━━━ Records for the exercise ━━━

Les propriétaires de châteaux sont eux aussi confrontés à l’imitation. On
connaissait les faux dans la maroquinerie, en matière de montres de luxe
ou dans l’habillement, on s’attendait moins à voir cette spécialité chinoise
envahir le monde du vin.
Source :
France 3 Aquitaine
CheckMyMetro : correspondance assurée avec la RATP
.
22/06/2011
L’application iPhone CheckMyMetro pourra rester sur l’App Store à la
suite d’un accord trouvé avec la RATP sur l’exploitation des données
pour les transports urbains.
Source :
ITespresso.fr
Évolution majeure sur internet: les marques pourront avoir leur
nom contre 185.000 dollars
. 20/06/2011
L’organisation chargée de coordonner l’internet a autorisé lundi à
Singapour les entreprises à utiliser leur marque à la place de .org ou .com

━━━

■ What is required ■
Search the material above for the string "RATP". Show every line that holds it.

■ Solution for this task ■
CheckMyMetro : correspondance assurée avec la RATP
suite d’un accord trouvé avec la RATP sur l’exploitation des données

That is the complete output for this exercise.